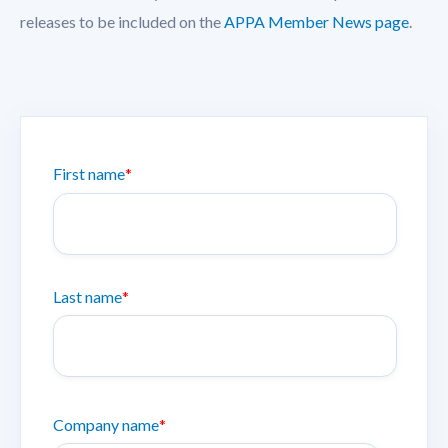
releases to be included on the
APPA Member News page
.
First name
*
Last name
*
Company name
*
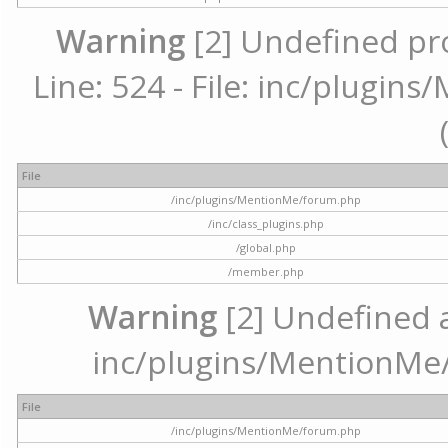
Warning
[2] Undefined pr
Line: 524 - File: inc/plugi
File
/inc/plugins/MentionMe/forum.php
/inc/class_plugins.php
/global.php
/member.php
Warning
[2] Undefined ar
inc/plugins/MentionMe/
File
/inc/plugins/MentionMe/forum.php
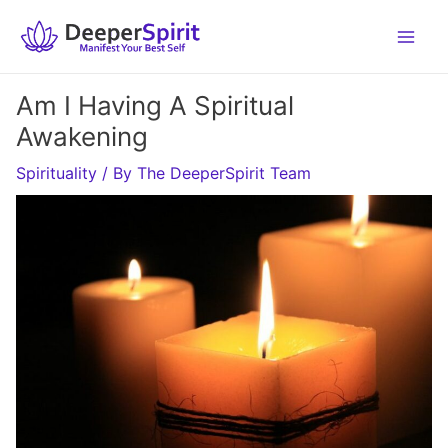
Skip
to
content
Am I Having A Spiritual
Awakening
Spirituality
/ By
The DeeperSpirit Team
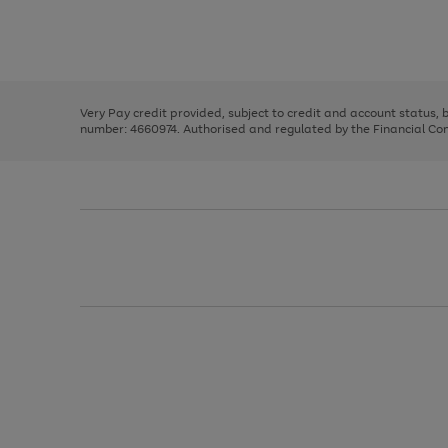
right
of
and
3
2
2
Use
Page
left
the
1
arrows
right
of
to
and
3
2
2
scroll
left
through
Very Pay credit provided, subject to credit and account status,
arrows
the
number: 4660974. Authorised and regulated by the Financial Cond
to
image
scroll
carousel
through
the
image
carousel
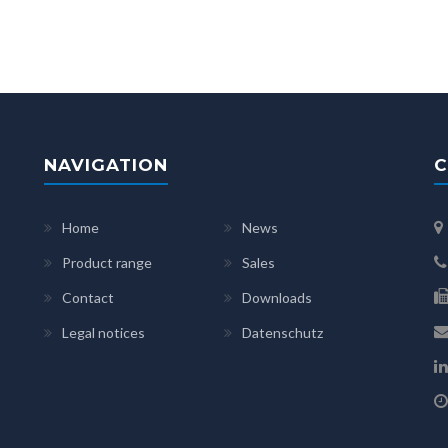
NAVIGATION
C
Home
News
Product range
Sales
Contact
Downloads
Legal notices
Datenschutz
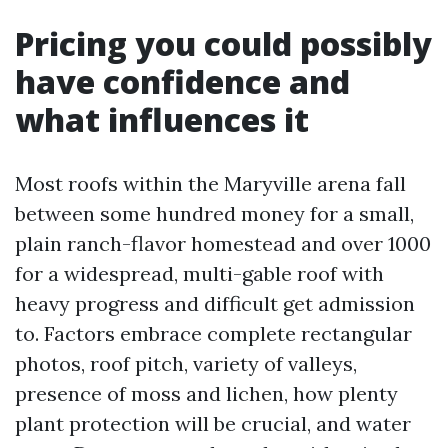
Pricing you could possibly
have confidence and
what influences it
Most roofs within the Maryville arena fall
between some hundred money for a small,
plain ranch-flavor homestead and over 1000
for a widespread, multi-gable roof with
heavy progress and difficult get admission
to. Factors embrace complete rectangular
photos, roof pitch, variety of valleys,
presence of moss and lichen, how plenty
plant protection will be crucial, and water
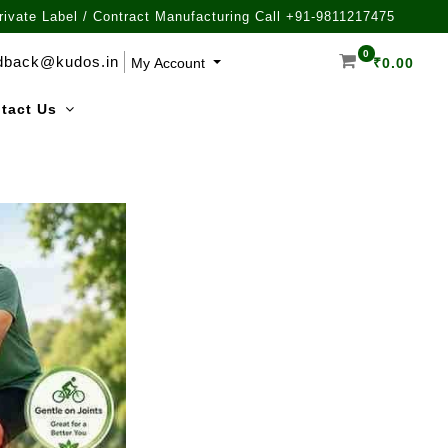
rivate Label / Contract Manufacturing Call +91-9811217475
0
dback@kudos.in
My Account
₹
0.00
tact Us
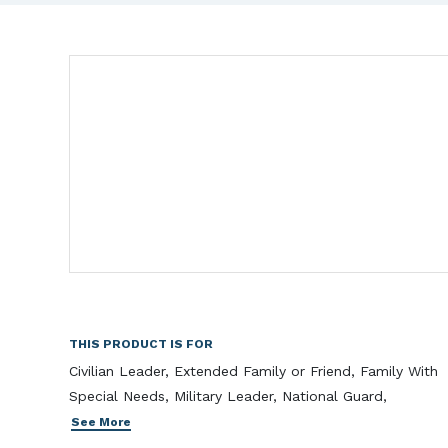
THIS PRODUCT IS FOR
Civilian Leader, Extended Family or Friend, Family With
Special Needs, Military Leader, National Guard,
See More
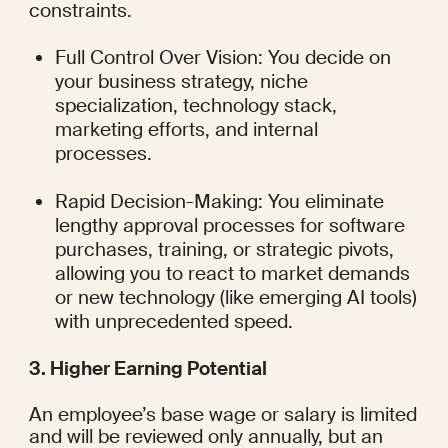
constraints.
Full Control Over Vision: You decide on 
your business strategy, niche 
specialization, technology stack, 
marketing efforts, and internal 
processes.
Rapid Decision-Making: You eliminate 
lengthy approval processes for software 
purchases, training, or strategic pivots, 
allowing you to react to market demands 
or new technology (like emerging AI tools) 
with unprecedented speed.
3. Higher Earning Potential
An employee’s base wage or salary is limited 
and will be reviewed only annually, but an 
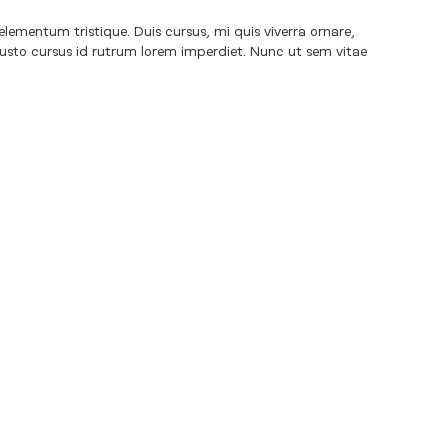
elementum tristique. Duis cursus, mi quis viverra ornare,
justo cursus id rutrum lorem imperdiet. Nunc ut sem vitae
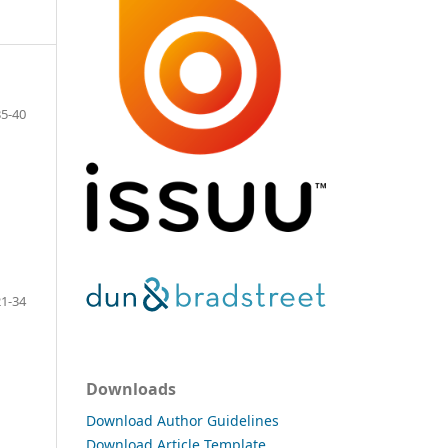
35-40
21-34
Downloads
Download Author Guidelines
Download Article Template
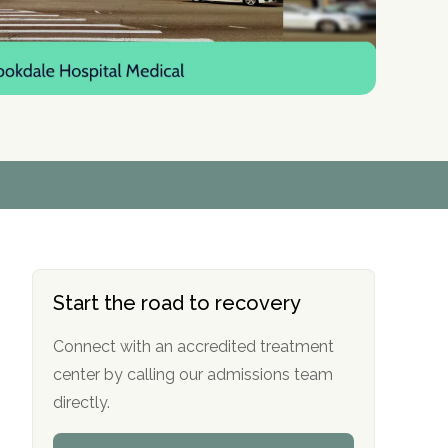
r
r
r
r
*
*
*
*
Start the road to recovery
Connect with an accredited treatment
center by calling our admissions team
directly.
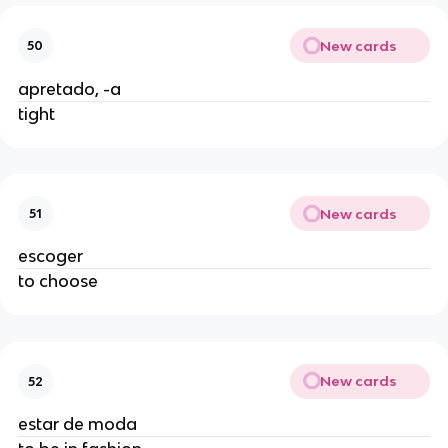
New cards
50
apretado, -a
tight
New cards
51
escoger
to choose
New cards
52
estar de moda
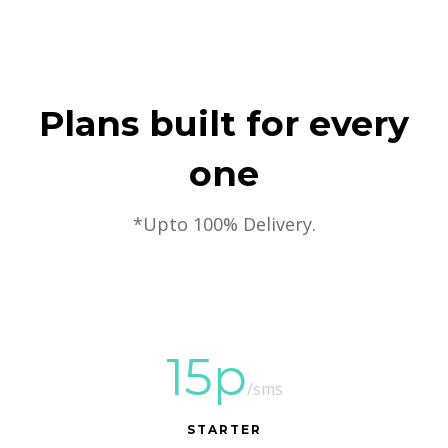
Plans built for every
one
*Upto 100% Delivery.
15p
/sms
STARTER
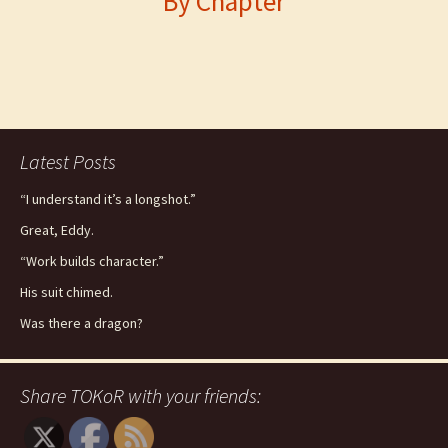
By Chapter
Latest Posts
“I understand it’s a longshot.”
Great, Eddy.
“Work builds character.”
His suit chimed.
Was there a dragon?
Share TOKoR with your friends:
☆ ☆ ☆ ☆ ☆
* What the exercise asks *
One number is all the reply should hold: how many lines in these records include the word "Leader".

* Written response *
2